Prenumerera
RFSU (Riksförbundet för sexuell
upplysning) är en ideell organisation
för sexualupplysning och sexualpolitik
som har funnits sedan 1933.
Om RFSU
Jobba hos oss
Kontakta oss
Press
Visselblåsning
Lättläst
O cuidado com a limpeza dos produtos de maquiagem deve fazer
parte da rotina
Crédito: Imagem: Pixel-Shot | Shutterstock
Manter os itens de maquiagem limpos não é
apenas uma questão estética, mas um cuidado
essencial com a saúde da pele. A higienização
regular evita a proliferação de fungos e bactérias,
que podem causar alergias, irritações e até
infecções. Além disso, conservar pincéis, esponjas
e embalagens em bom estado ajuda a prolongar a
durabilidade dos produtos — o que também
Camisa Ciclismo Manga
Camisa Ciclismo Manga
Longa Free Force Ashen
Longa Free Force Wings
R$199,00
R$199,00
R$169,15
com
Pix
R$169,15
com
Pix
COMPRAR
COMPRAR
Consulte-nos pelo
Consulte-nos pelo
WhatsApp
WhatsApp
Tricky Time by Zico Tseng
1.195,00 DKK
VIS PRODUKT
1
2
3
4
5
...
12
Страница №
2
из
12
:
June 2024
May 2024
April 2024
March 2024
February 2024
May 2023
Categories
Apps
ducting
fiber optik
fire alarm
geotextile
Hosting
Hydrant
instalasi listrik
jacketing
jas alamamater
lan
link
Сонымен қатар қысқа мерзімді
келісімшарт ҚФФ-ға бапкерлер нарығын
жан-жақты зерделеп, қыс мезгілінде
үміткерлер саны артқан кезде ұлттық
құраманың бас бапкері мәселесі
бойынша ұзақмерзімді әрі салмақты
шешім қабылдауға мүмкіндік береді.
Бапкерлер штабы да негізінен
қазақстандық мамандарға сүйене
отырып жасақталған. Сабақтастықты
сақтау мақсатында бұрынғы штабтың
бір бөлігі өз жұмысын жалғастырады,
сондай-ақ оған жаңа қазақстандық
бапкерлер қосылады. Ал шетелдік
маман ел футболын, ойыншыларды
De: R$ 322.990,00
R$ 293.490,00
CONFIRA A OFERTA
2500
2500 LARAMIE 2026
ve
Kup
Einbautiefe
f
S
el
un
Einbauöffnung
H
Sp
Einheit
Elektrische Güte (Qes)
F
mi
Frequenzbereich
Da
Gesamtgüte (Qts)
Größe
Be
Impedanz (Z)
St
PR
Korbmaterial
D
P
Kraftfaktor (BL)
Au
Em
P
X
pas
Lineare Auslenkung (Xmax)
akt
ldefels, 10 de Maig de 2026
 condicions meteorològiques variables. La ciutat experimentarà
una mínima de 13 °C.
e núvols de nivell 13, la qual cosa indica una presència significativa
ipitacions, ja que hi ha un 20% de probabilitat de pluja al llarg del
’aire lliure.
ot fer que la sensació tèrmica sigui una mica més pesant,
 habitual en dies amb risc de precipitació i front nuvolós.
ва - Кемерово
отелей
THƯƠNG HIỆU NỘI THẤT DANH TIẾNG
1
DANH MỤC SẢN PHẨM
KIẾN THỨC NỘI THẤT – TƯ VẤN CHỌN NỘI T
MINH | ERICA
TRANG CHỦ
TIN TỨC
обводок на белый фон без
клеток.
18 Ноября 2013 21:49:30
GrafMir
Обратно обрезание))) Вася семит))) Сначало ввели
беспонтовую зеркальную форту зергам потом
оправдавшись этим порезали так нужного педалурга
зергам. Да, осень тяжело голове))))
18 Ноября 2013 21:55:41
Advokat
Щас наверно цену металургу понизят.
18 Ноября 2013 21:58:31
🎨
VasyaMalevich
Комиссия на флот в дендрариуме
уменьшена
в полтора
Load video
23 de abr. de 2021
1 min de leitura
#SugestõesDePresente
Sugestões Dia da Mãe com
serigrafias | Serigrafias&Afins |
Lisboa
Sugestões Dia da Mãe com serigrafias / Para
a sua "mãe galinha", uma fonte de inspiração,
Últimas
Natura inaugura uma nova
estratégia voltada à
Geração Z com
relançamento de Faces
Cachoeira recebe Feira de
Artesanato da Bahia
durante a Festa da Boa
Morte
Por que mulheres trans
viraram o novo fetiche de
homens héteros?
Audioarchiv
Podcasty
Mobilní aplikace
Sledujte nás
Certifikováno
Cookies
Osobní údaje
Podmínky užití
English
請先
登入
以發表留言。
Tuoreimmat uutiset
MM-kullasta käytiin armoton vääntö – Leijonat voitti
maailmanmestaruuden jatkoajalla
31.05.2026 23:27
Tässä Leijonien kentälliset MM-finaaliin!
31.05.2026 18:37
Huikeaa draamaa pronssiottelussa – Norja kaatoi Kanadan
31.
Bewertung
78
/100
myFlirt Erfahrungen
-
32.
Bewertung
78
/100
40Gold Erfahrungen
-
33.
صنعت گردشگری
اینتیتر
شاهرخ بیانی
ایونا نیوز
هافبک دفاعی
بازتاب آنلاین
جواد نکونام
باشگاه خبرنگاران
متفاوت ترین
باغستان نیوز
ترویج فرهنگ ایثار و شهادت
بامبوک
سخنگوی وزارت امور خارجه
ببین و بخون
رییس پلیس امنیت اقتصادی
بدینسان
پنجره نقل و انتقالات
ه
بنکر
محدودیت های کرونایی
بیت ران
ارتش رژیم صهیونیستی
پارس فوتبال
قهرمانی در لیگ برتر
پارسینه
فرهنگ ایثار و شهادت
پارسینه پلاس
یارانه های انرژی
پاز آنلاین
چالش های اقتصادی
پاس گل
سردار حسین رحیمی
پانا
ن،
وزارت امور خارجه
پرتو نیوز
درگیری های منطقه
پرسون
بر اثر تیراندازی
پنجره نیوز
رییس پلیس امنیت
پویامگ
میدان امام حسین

__The problem__.
Count every line in the preceding entries where the string "зергам" appears, then state only the total.

__Written answer__.
2